There is an unmet need for novel investigational agents or combinations of novel agents with already well-established drugs in NPM1-mutated AMLs. The detailed description of chimeric antigen receptor (CAR)-T and T-cell receptor (TCR) therapies are investigational approaches that are beyond the scope of this review.

Due to the lack of selective target antigen overexpression on AML blasts, along with the required absence of the same antigen on normal tissues, there are hurdles limiting the clinical application of CAR-T cell therapies in AML patients, as non-specific targeting causes severe toxicities [168,169]. The cytoplasmic NPM1–HLA complex can be targeted by anti-NPM1c/HLA-A2 CAR-T or memory NK cells [170,171,172]. An important limitation of this strategy is the difficulties in triggering full T-cell stimulation. Constructing dual CAR-T cells that co-express an anti-NPM1c/HLA-A2 CAR and an anti-CD123 co-stimulatory receptor (CCR) without activating the signaling domain might offer a possible solution to the problem. CD123 is highly expressed in NPM1-mutated AML [173,174]. Moreover, Van der Lee et al. successfully transduced CD8+ and CD4+ T cells with specificity for NPM1-mutated peptides, targeting HLA A2-restricted primary leukemic blasts [172,175].

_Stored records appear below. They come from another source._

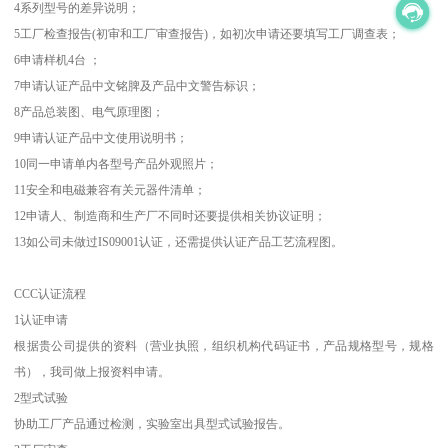
4系列型号的差异说明；
5工厂检查报告(初审和工厂审查报告)，如初次申请还要填写工厂调查表；
6申请样机4台 ；
7申请认证产品中文铭脾及产品中文警告标识；
8产品总装图、电气原理图；
9申请认证产品中文使用说明书；
10同一申请单内各型号产品外观照片；
11安全和电磁兼容有关元器件清单；
12申请人、制造商和生产厂不同时还要提供相关协议证明；
13如公司未做过IS09001认证，还需提供认证产品工艺流程图。
CCC认证流程
1认证申请
根据贵公司提供的资料（营业执照，组织机构代码证书，产品规格型号，规格
书），我司做上报资料申请。
2型式试验
协助工厂产品通过检测，实验室出具型式试验报告。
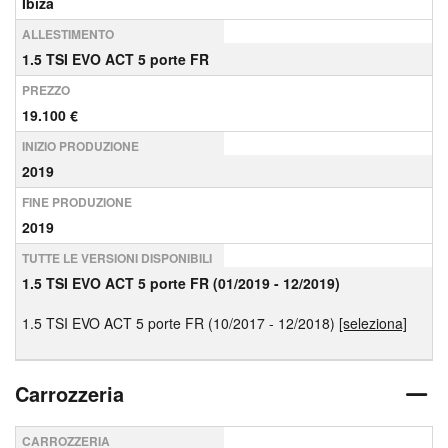
Ibiza
ALLESTIMENTO
1.5 TSI EVO ACT 5 porte FR
PREZZO
19.100 €
INIZIO PRODUZIONE
2019
FINE PRODUZIONE
2019
TUTTE LE VERSIONI DISPONIBILI
1.5 TSI EVO ACT 5 porte FR (01/2019 - 12/2019)
1.5 TSI EVO ACT 5 porte FR (10/2017 - 12/2018)
[seleziona]
Carrozzeria
CARROZZERIA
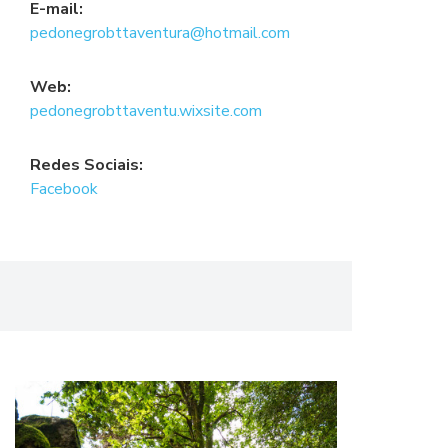
E-mail:
pedonegrobttaventura@hotmail.com
Web:
pedonegrobttaventu.wixsite.com
Redes Sociais:
Facebook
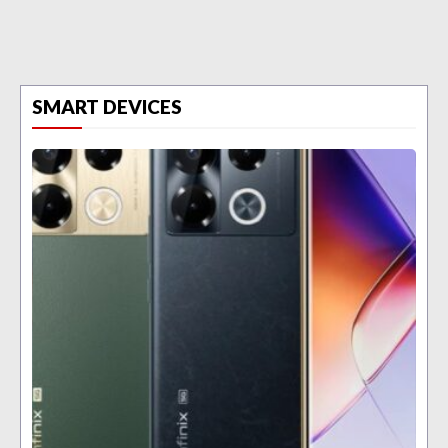
SMART DEVICES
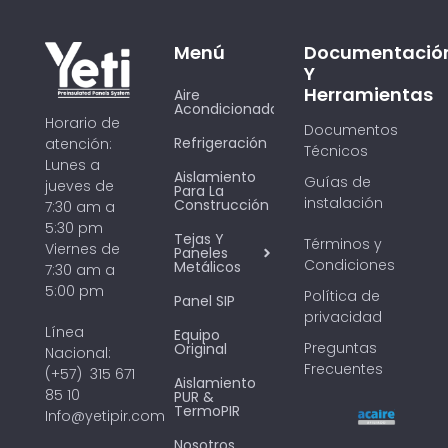
Menú
Documentació
Y
Herramientas
Aire
Acondicionado
Horario de
Documentos
Refrigeración
atención:
Técnicos
Lunes a
Aislamiento
Guías de
jueves de
Para La
instalación
Construcción
7:30 am a
5:30 pm
Tejas Y
Términos y
Viernes de
Paneles
Condiciones
Metálicos
7:30 am a
5:00 pm
Política de
Panel SIP
privacidad
Línea
Equipo
Preguntas
Original
Nacional:
Frecuentes
(+57) 315 671
Aislamiento
85 10
PUR &
TermoPIR
Info@yetipir.com
Nosotros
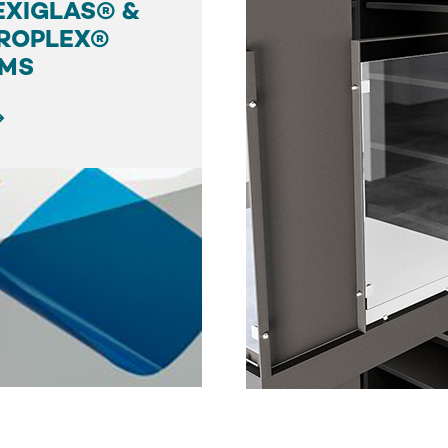
EXIGLAS® &
ROPLEX®
LMS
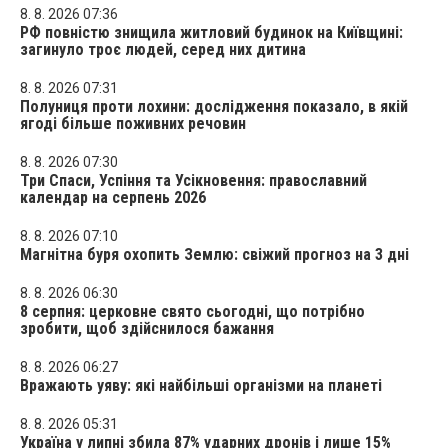
8. 8. 2026 07:36
РФ повністю знищила житловий будинок на Київщині:
загинуло троє людей, серед них дитина
8. 8. 2026 07:31
Полуниця проти лохини: дослідження показало, в якій
ягоді більше поживних речовин
8. 8. 2026 07:30
Три Спаси, Успіння та Усікновення: православний
календар на серпень 2026
8. 8. 2026 07:10
Магнітна буря охопить Землю: свіжий прогноз на 3 дні
8. 8. 2026 06:30
8 серпня: церковне свято сьогодні, що потрібно
зробити, щоб здійснилося бажання
8. 8. 2026 06:27
Вражають уяву: які найбільші організми на планеті
8. 8. 2026 05:31
Україна у липні збила 87% ударних дронів і лише 15%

While CAR-T cell therapy is still in its early stages in AML, cytotoxic T cells may help in maintaining remission and achieving prolonged survival. They could also play a role in eradicating residual disease, especially for patients ineligible for allogeneic HSCT. In conclusion, ongoing research is essential for deciphering the complex pathophysiology of the NPM1 mutation in AML, which will lead to novel targeted therapies.